Италия — страна гармонии. Невозможно представить, чтобы в мире такого языка и такой музыки были дожди. Или небо другого цвета. Там, ближе к северу, где горы и снег, уже больше немецкого, и это очень логично.

Но не отвлекаемся.

После Мелодий и ритмов зарубежной эстрады, программы с привкусом «слегка кусните запретный плод, кто выдержал, выстоял, не уснул», — пришло новое время, и наши герои приехали сами. Ломовые очереди в Олимпийский и Лужники, бежишь по проходу к сцене с букетом и сувенирами, грацие, белла, поцелуй в щеку, воспоминаний на год, как блекнут окрестные мальчики, портниха шьет шелковые широкие брюки, полцарства за белый шарф, музыка круглые сутки.

И еще кино.

Каникулы, кинотеатр Звездный, 10 копеек детский билет, четыре сеанса подряд. Блеф. Счет для графа Валадье. У меня тузовый покер — у меня тоже. Спустя тысячу лет я покупала и покупала видеокассеты и диски, — и каждый раз нарывалась на другой перевод. Часто было слышно оригинал, — перевод был точным и хорошим, но ДРУГИМ, совершенно не совпадающим с пленкой в моей голове: там персонажи произносили реплики за секунду до экранных, что совершенно не мешало получать удовольствие, как в первый раз. Потом, хвала судьбе, появились вездесущие торренты, и перевод нашелся, и живет в айпэде, чтобы можно было посмотреть в самолете, с любого места, просто чтобы поднялось настроение.

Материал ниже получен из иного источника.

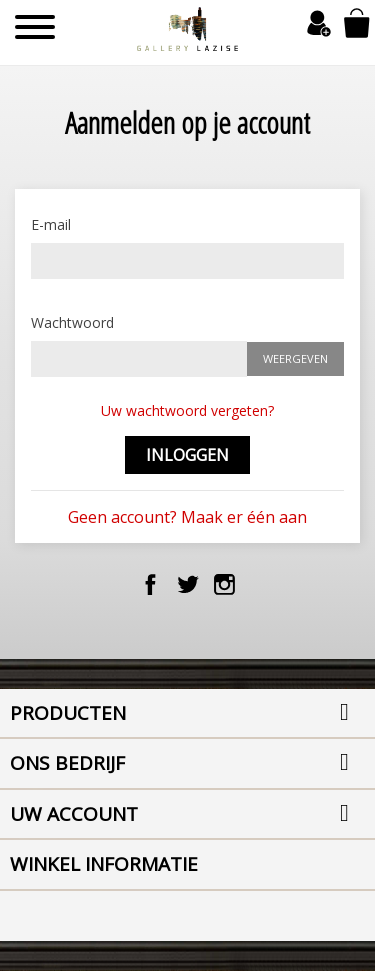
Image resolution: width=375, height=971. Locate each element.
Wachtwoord (72, 322)
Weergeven (295, 358)
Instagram (224, 584)
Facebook (150, 584)
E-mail (51, 224)
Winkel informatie (104, 864)
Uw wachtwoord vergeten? (187, 410)
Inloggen (187, 455)
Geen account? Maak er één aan (187, 517)
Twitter (187, 584)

Укрощение строптивого. Танец на винограде. Каким будет твой положительный ответ?

Кстати, Укрощение маркировали по-ханжески: детям до 16. Почему? Кажется, даже не показывали сисек Орнеллы Мути: не ради же финальной сцены нас пытались не пустить? Катькина мама на вопрос билетерши: девочкам есть 16? — ответила невозмутимо, четко, поставленным голосом международного юриста, большого начальника: есть. В сумме. Конечно, нас пропустили.

В журнале Советский экран напечатали как-то летом статью про Челентано, под заголовком Парень с улицы Глюк, естественно, с портретом в мягкой кепке, портрет был гигантский, еле вместился в тетрадку 48 листов, куда вклеивали интересные вырезки. Мама задумчиво сказала: надо же, страшный, временами просто как обезьяна (Бинго-Бонго!), — но какой же мужественный. Потом, в юности, мужчины из этой категории получили в девичьем нашем кругу универсальное название «Без крика в дверном проеме». Мы, девочки, повзрослели, если не сказать обиднее, — а эти мужчины категории не поменяли, несмотря на возраст.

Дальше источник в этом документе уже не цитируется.